What is needed
Take the line that contains "Find the location of a particular element." and every line below it to the end of the entries, and give them again exactly, leaving out any pictures.

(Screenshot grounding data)
......
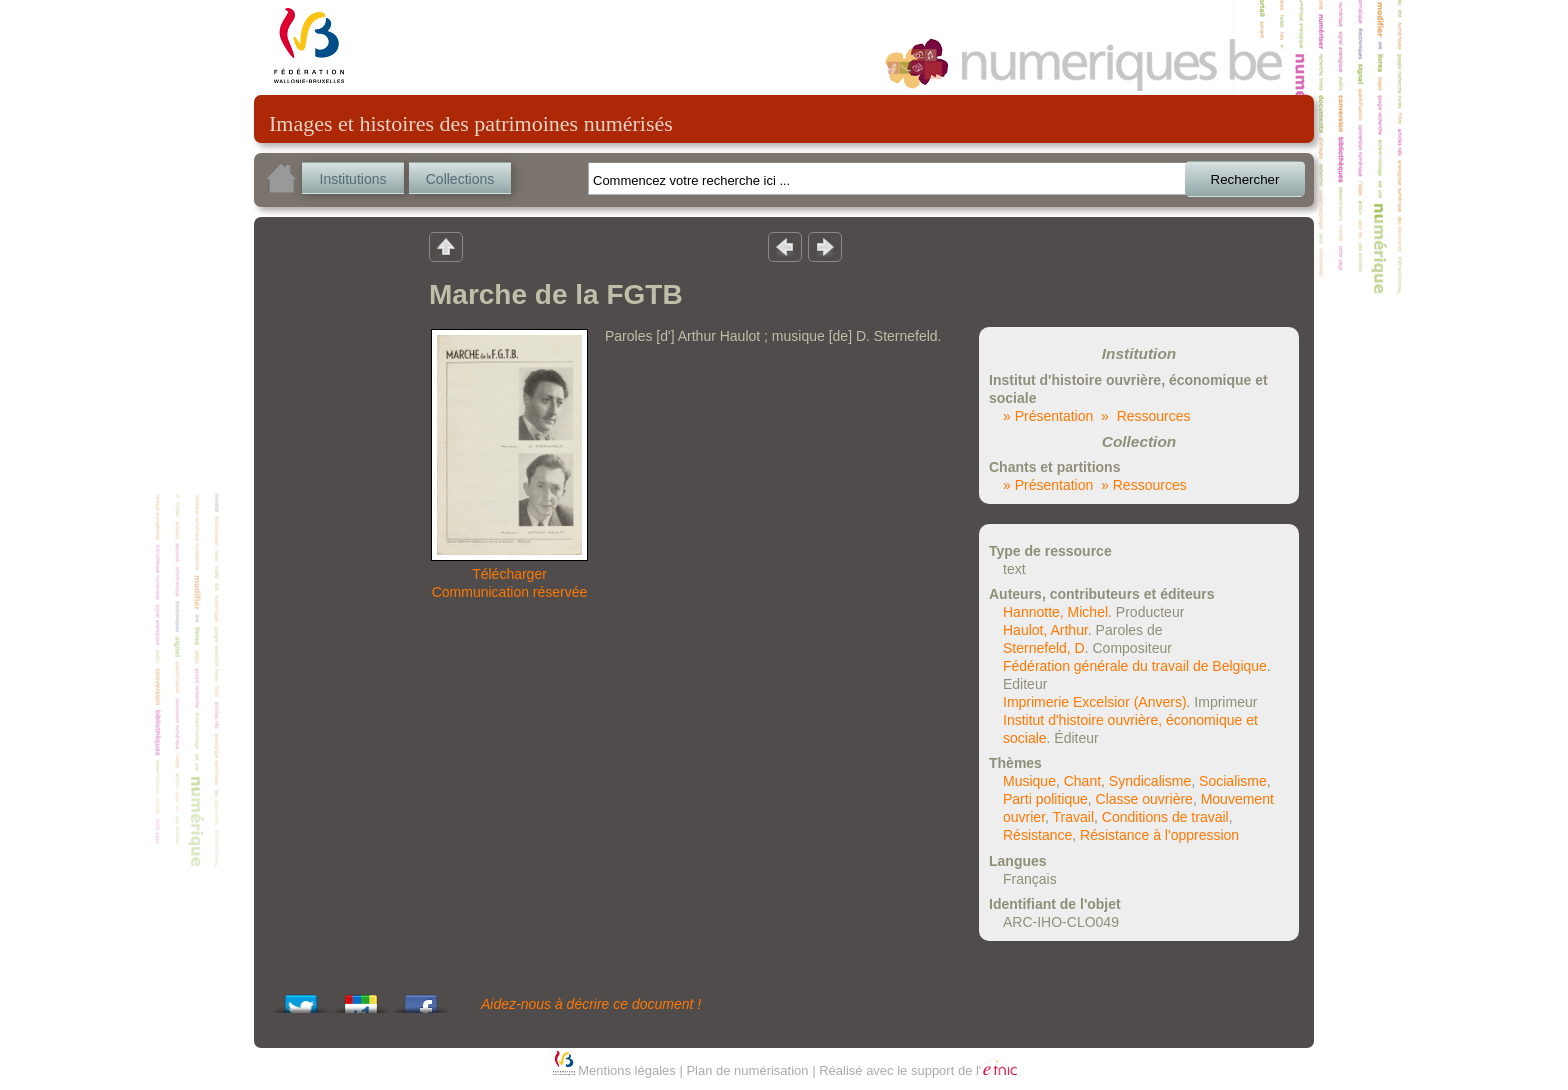 This screenshot has height=1090, width=1568. I want to click on Communication réservée, so click(510, 592).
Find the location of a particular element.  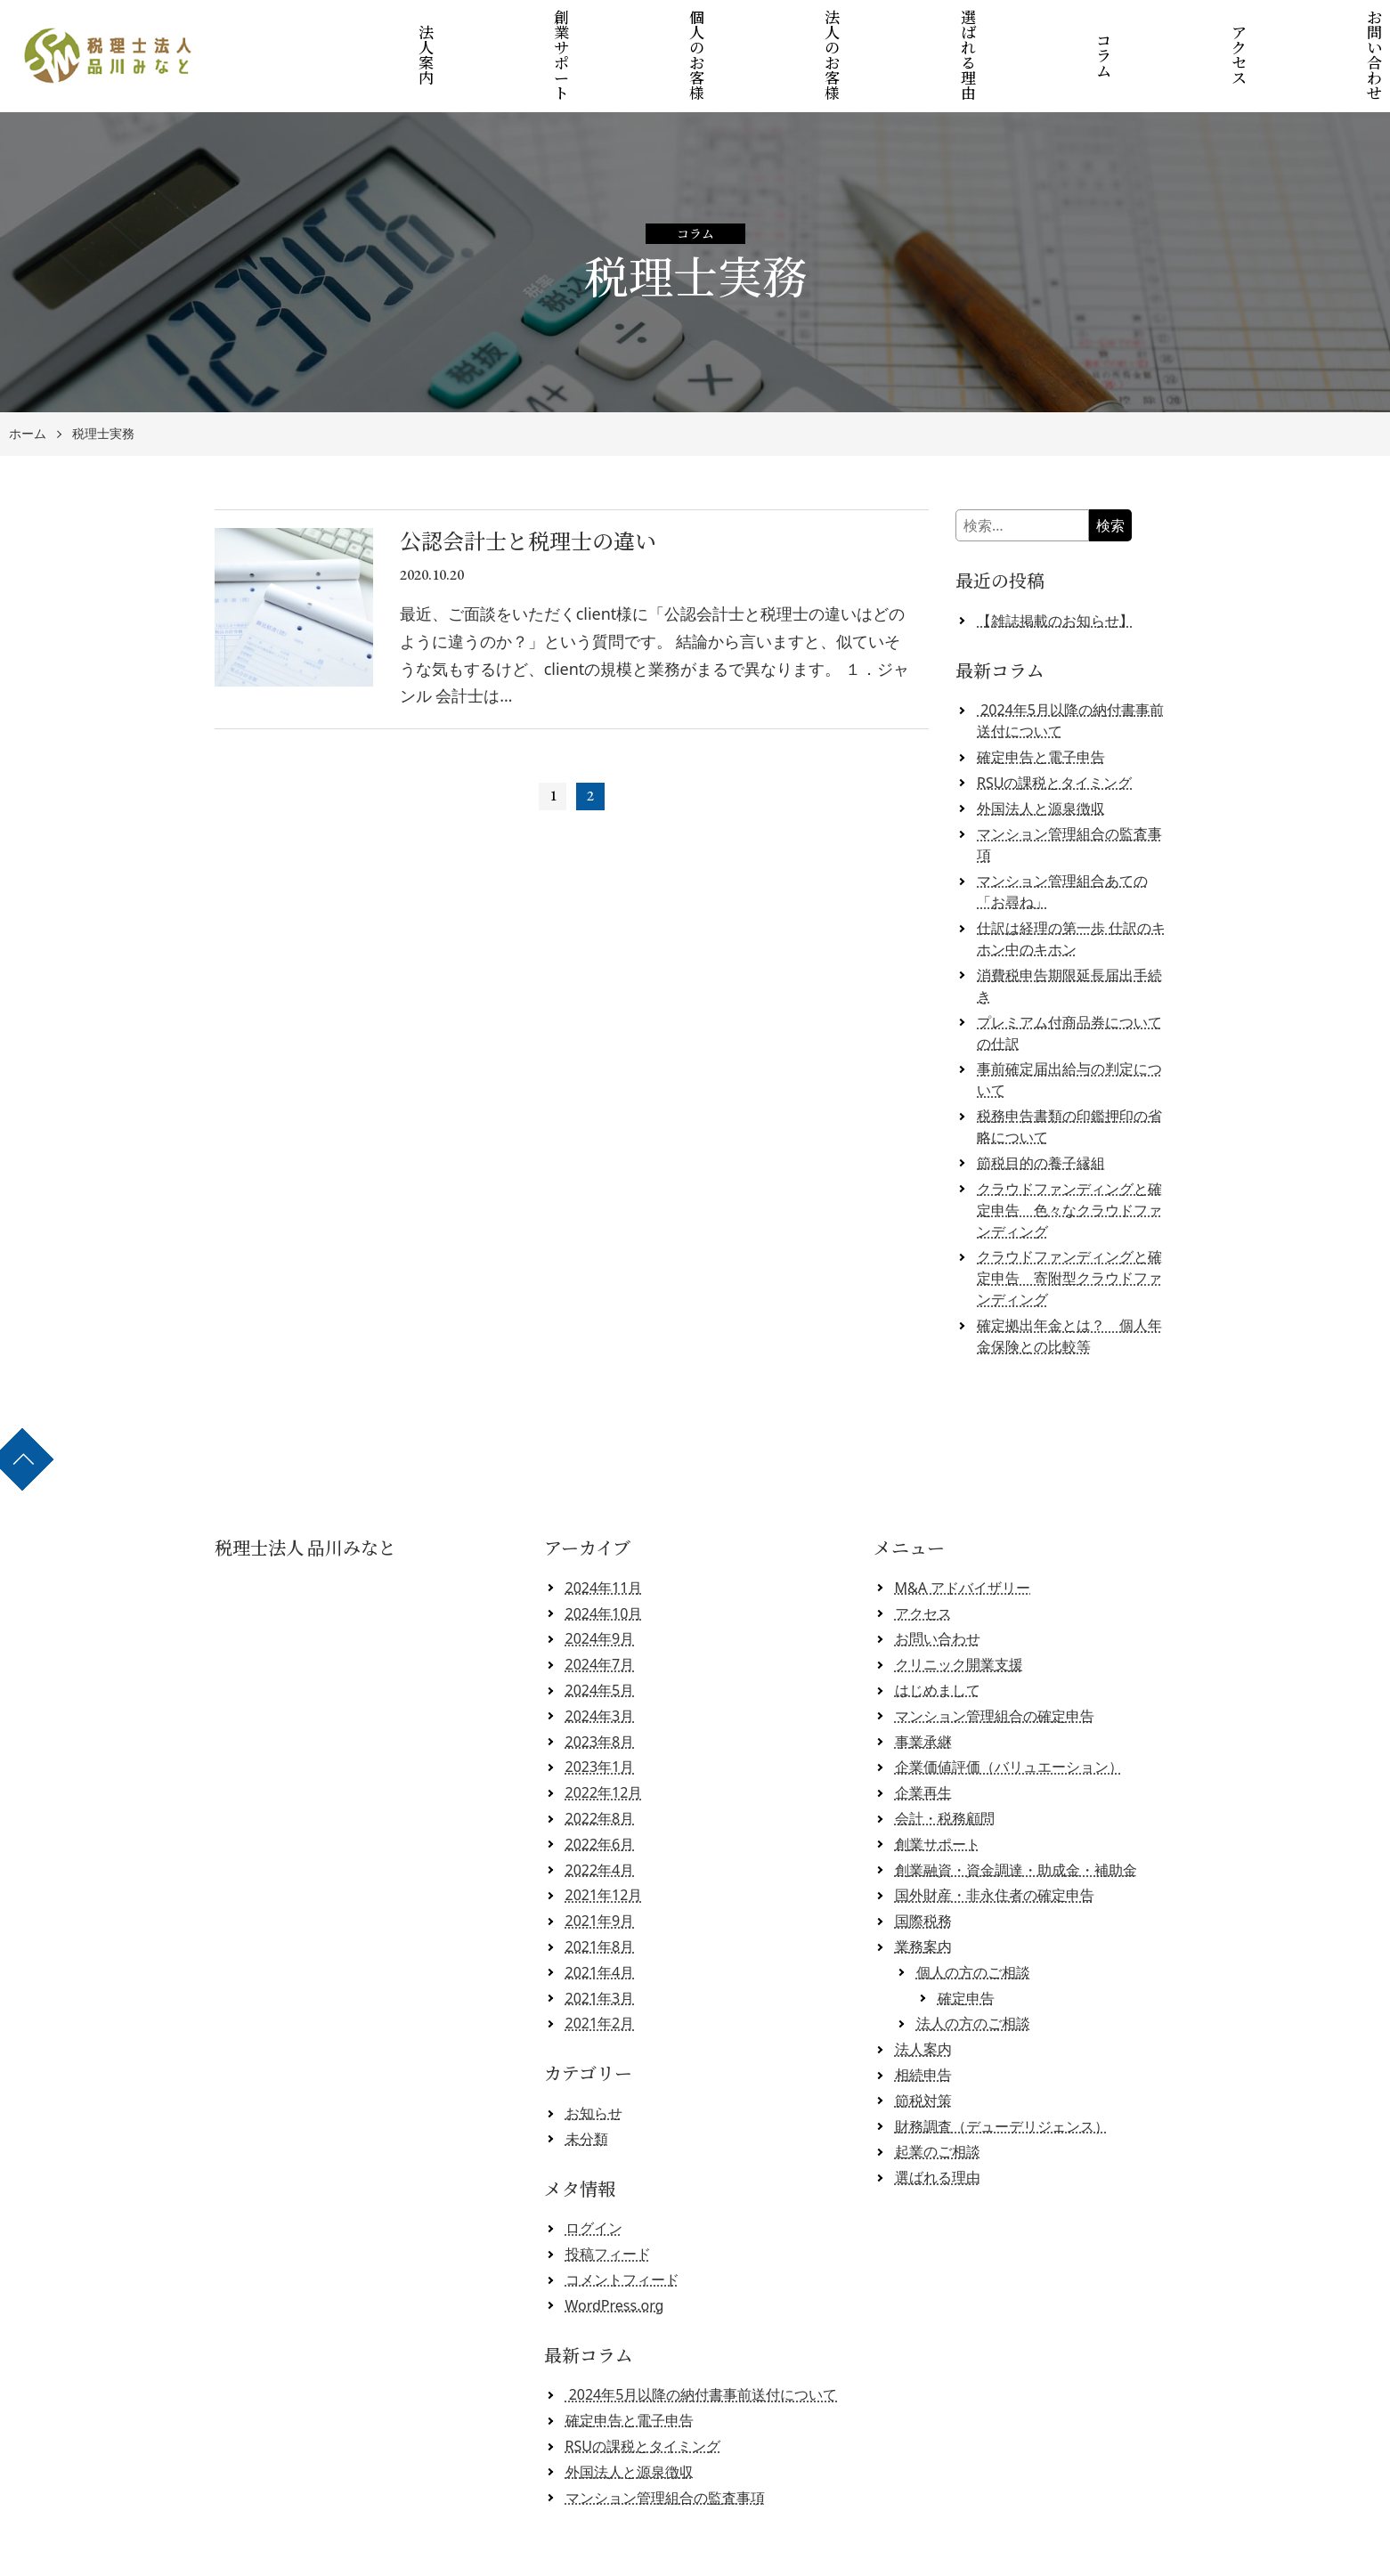

お問い合わせ is located at coordinates (1328, 29).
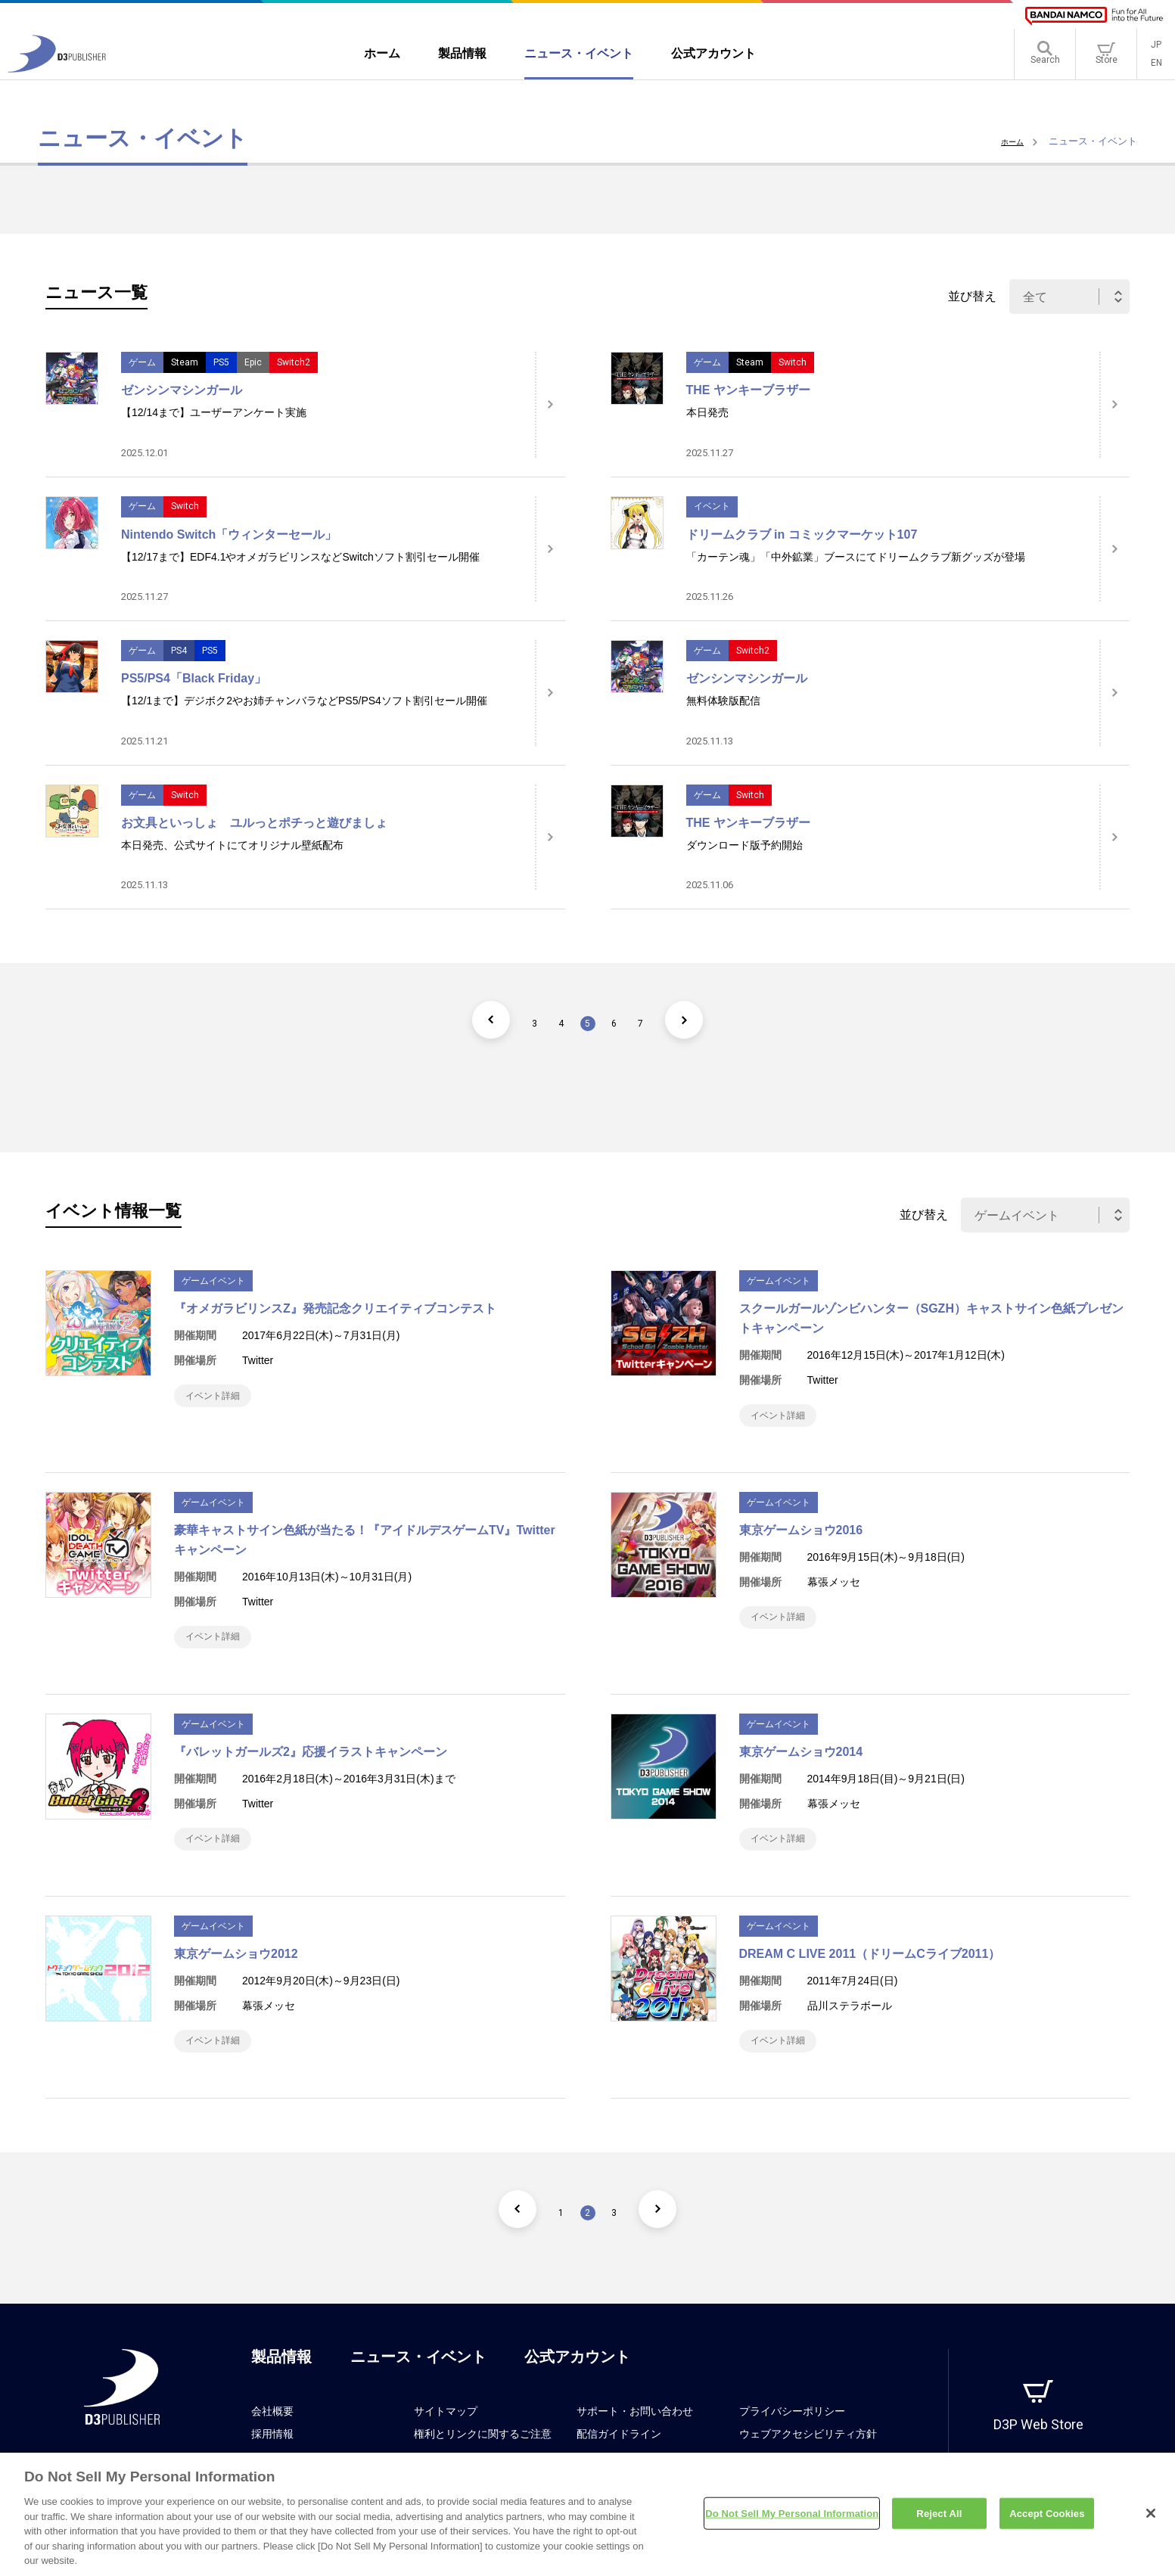 This screenshot has height=2576, width=1175. What do you see at coordinates (310, 1766) in the screenshot?
I see `『バレットガールズ2』応援イラストキャンペーン` at bounding box center [310, 1766].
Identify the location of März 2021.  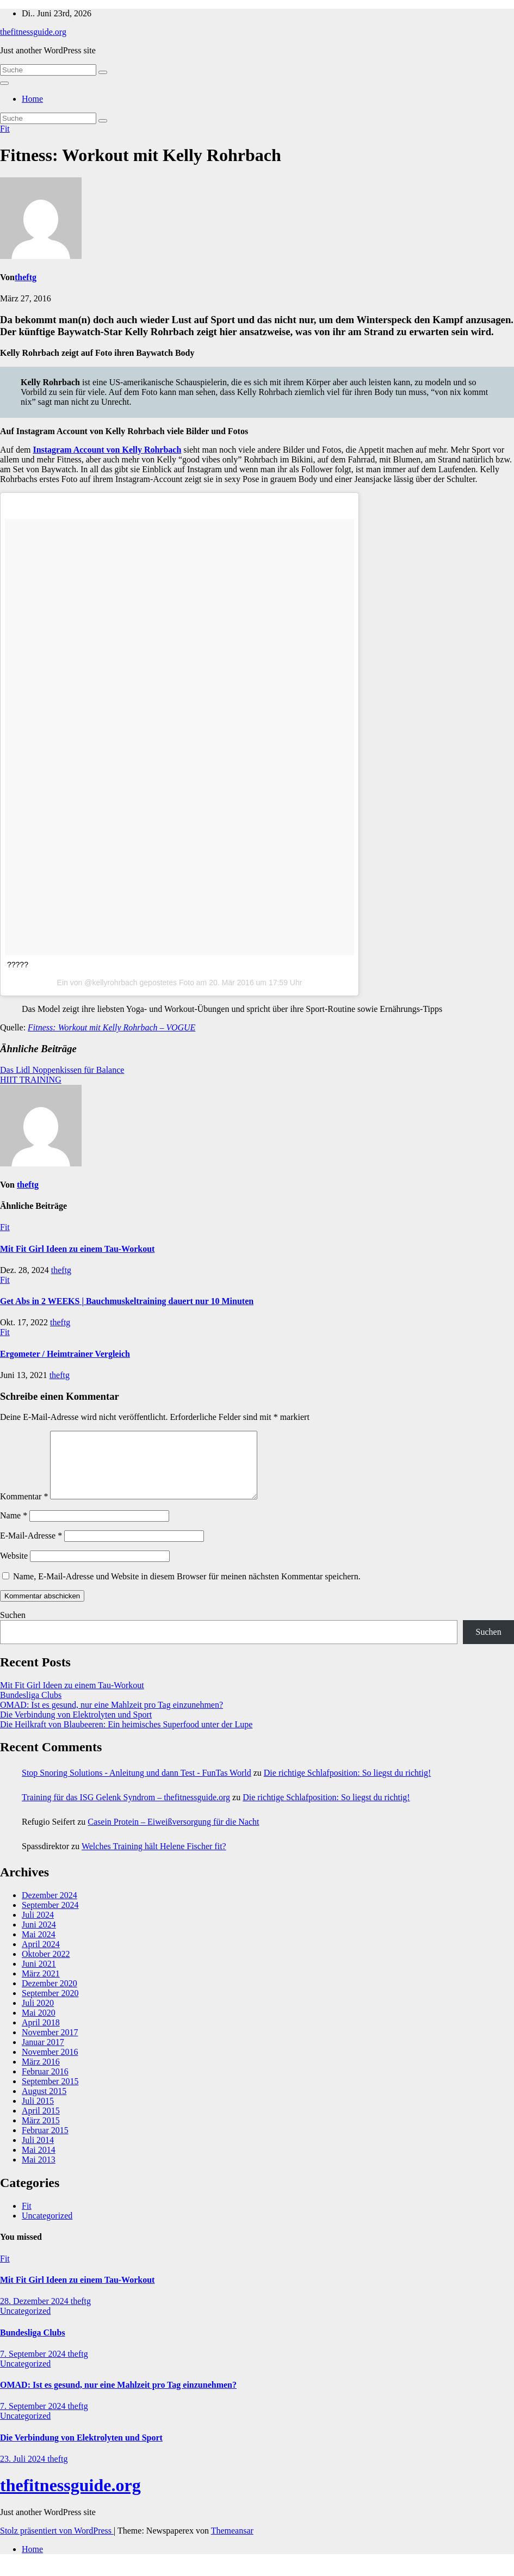
(41, 1986).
......
Task result
Find the location of a particular element.  

お問い合わせ is located at coordinates (1328, 29).
 This screenshot has height=2576, width=1175. What do you see at coordinates (310, 1766) in the screenshot?
I see `『バレットガールズ2』応援イラストキャンペーン` at bounding box center [310, 1766].
Identify the location of März 2021.  
(41, 1986).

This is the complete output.